No, not in any way; the hardened gelatin matrix is very robust. Even tiny features remain preserved despite this.
Btw, the extended drying time shown in the video is absolutely unnecessary; it really only takes ca. 5 minutes for the N2 to dissipate away. The process is really fairly quick if the tissue has already been made.
(I just like the idea of being able to optimise the sensitiser concentration on the fly)
Okay, but you can split these steps so that you can have a short soak as well as good offgassing. To that end, after exposure, dip your exposed tissue in water. This can be anything between a few seconds up to a few minutes, depending on what works best for you. Currently I mostly use 30-60 seconds.I think I'm running into the bubble issue because I'm trying to do really short underwater mating times because I don't like it when the paper and the tissue are slippery against each other
No, these are different parameters. Your initial soak is independent from the offgassing of the nitrogen, but if you use a long soak, much of the offgassing will happen during the soak. However, it continues as you let the tissue rest after a brief underwater soak. This is where the squeegeeing comes in, as it limits the amount of water that the tissue will absorb.am probably not even waiting the five minutes you suggest (how hydrated the tissue is really should affect the rate of the de-bubbling I'd imagine).
Coming back to the problem of the stain: keep in mind that there's really no good way to do a DAS transfer directly to an absorbent paper without stain. The stain is basically impossible to remove. Calvin reports good results with some variants of Hahnemühle inkjet paper that apparently allows the stain to be cleared. Personally I have tried several types of paper and none of them would allow complete removal of the yellow stain afterwards. This is why DAS carbon is usually practiced as a double transfer, where you first transfer to a non-absorbent plastic support (PET or PP film), then clear out the stain, and finally transfer to a gelatin-sized final support.(my paper is 300 g and I'm only doing A5 prints so maybe I wouldn't run into the slipping with larger prints or more floppy paper.)
Contrary to when using dichromate, there's virtually no benefit to this when using DAS. In part it's because it just stops working once you get below a threshold quantity, and in part it's because there's only a marginal effect of DAS concentration on contrast. A third reason is that one of the key advantages of DAS is that you can have 'ready to go' tissue, but this drops away if you sensitize as you do with dichromate.
Okay, but you can split these steps so that you can have a short soak as well as good offgassing.

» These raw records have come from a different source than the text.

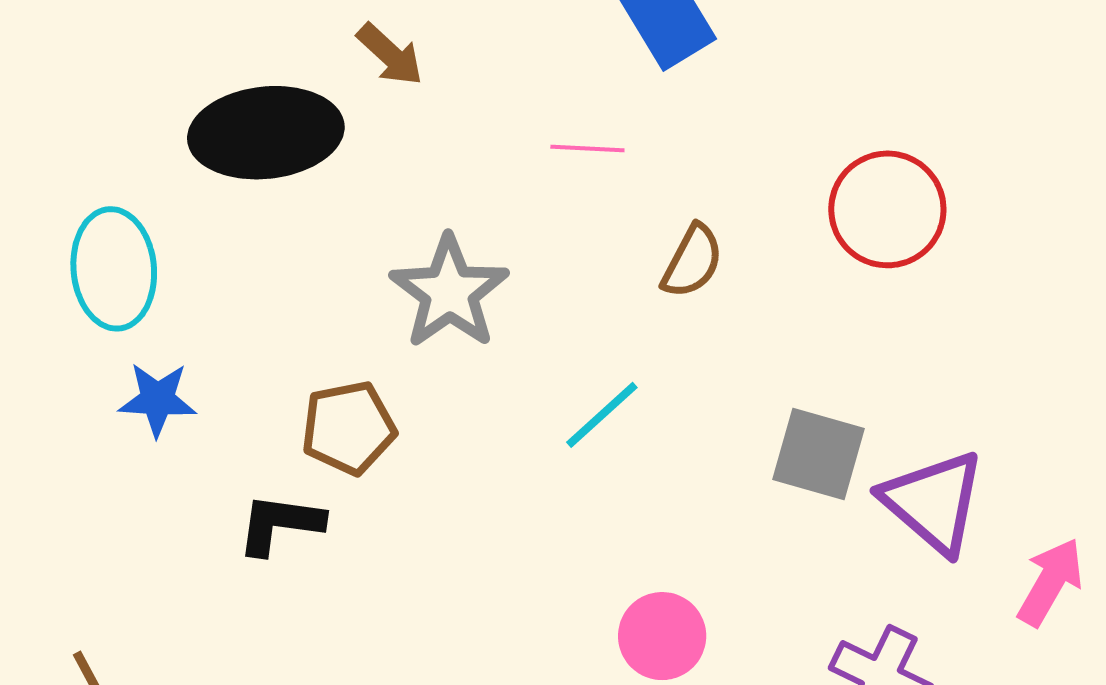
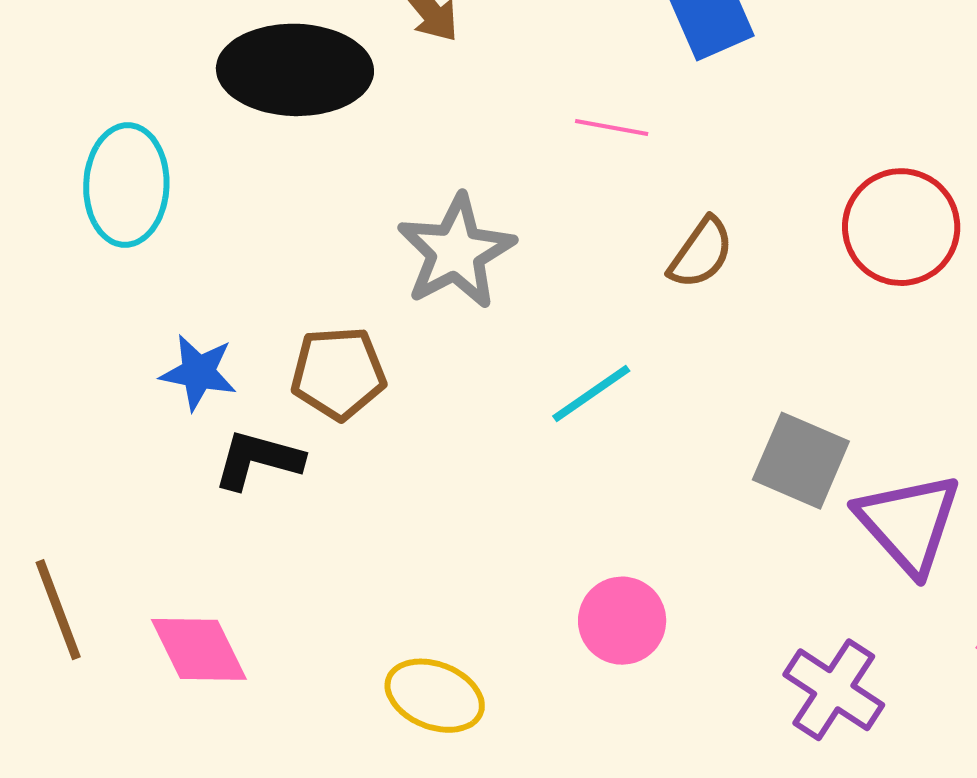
blue star: (157, 399) -> (198, 372), moved

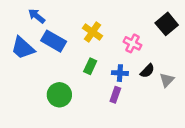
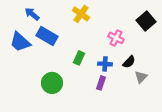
yellow cross: (92, 32) -> (81, 14), moved
gray triangle: (167, 80) -> (141, 77), moved

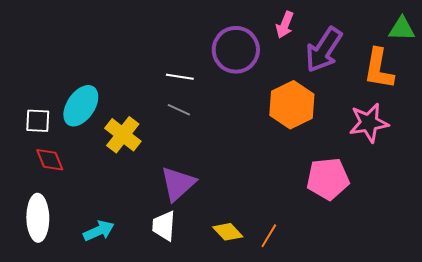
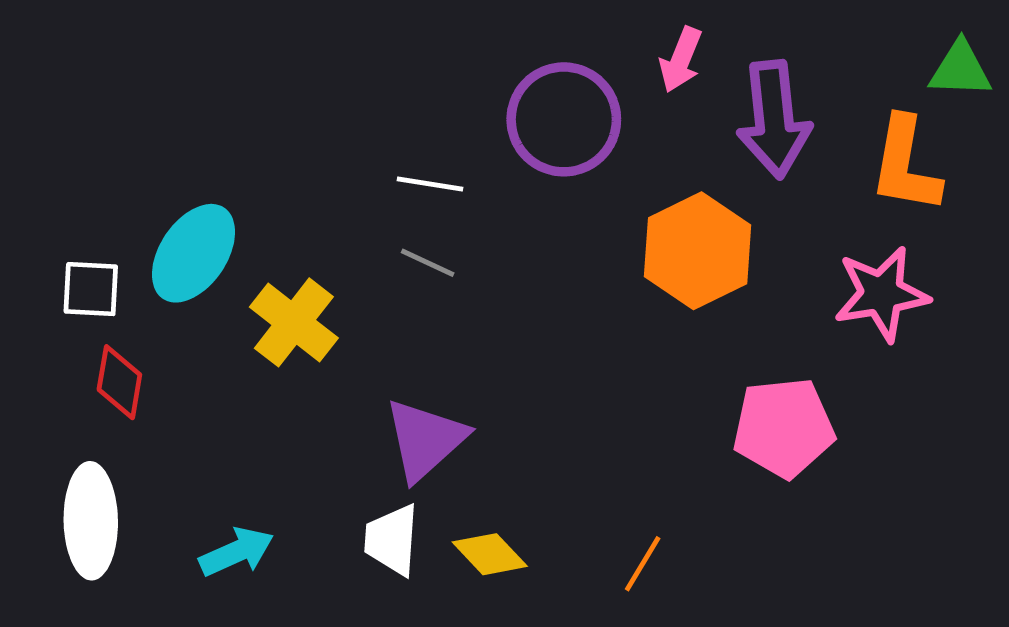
purple arrow: (324, 50) -> (774, 119), turned -39
red diamond: (50, 160) -> (119, 382), turned 32
yellow diamond: (228, 232) -> (490, 554), moved

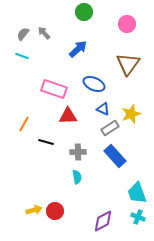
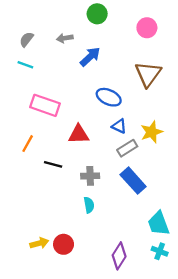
gray arrow: (44, 33) -> (65, 38), moved, turned -56
pink rectangle: (54, 89) -> (45, 105), moved
purple diamond: (103, 221) -> (119, 256), turned -30

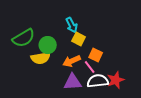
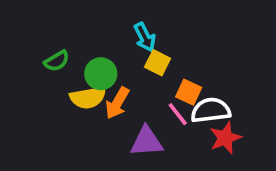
green semicircle: (24, 38) -> (57, 61), size x0.6
orange arrow: (72, 61) -> (117, 103), moved, turned -36
white semicircle: (98, 81) -> (211, 110), moved

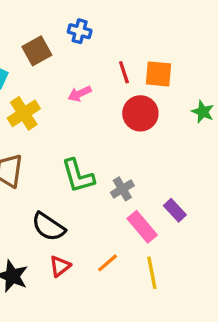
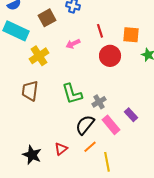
orange square: (158, 74) -> (131, 35), moved
black semicircle: (48, 227) -> (85, 125), moved, turned 95
yellow line: (152, 273) -> (107, 162), moved

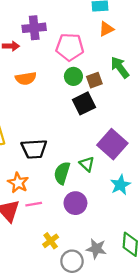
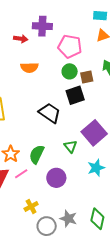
black trapezoid: (34, 149) -> (50, 113), moved, turned -150
green semicircle: (62, 173) -> (37, 154), moved
pink line: (34, 204) -> (21, 174), turned -32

To that end, after exposure, dip your exposed tissue in water. This can be anything between a few seconds up to a few minutes, depending on what works best for you. Currently I mostly use 30-60 seconds.

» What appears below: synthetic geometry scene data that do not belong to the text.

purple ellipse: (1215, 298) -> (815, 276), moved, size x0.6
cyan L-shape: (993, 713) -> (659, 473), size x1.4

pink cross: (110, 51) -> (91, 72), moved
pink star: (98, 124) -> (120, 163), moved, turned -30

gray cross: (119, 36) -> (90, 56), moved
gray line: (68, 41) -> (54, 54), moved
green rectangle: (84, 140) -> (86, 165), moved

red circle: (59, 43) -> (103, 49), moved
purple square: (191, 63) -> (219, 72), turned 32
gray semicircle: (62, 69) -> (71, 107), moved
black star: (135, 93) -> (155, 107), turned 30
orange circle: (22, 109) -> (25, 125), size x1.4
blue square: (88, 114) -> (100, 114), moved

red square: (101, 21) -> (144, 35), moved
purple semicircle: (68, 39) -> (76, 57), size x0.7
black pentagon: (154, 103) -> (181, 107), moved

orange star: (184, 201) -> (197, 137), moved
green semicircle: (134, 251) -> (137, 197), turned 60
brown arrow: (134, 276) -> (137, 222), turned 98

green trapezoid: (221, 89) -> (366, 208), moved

Then squeegee the tissue on a worktop and cover it so it doesn't receive any additional exposure; if you work in a room free of any UV light, you can just leave it uncovered as well. Wait 5 minutes or so. By this time, the N2 bubbles will be gone.
Now proceed to mate your tissue with the temporary support. This only needs to take a few seconds. If your initial soak of the tissue is short, the tissue won't have absorbed a lot of water and it will not be very slippery. Of course, during mating there is always a thin film of water between the tissue and the support, that you squeegee/roll out between them. During this time you will need to hold them together firmly if you want to maintain alignment. This is inherent to the process. For multi-layer work, you really need to use some kind of registration setup for this with pins through both tissue and support to keep them in place.

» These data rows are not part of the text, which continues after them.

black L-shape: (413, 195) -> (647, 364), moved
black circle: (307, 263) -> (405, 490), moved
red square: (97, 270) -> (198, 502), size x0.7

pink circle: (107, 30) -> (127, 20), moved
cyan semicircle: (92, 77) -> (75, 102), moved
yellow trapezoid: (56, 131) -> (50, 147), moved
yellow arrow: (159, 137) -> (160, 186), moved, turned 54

No, these are different parameters. Your initial soak is independent from the offgassing of the nitrogen, but if you use a long soak, much of the offgassing will happen during the soak. However, it continues as you let the tissue rest after a brief underwater soak. This is where the squeegeeing comes in, as it limits the amount of water that the tissue will absorb.
Too long initial soak times result in a weak tissue that doesn't adhere all too well. But if your process is otherwise solid, you have a pretty decent process window/margin.
Coming back to the problem of the stain: keep in mind that there's really no good way to do a DAS transfer directly to an absorbent paper without stain. The stain is basically impossible to remove. Calvin reports good results with some variants of Hahnemühle inkjet paper that apparently allows the stain to be cleared. Personally I have tried several types of paper and none of them would allow complete removal of the yellow stain afterwards. This is why DAS carbon is usually practiced as a double transfer, where you first transfer to a non-absorbent plastic support (PET or PP film), then clear out the stain, and finally transfer to a gelatin-sized final support.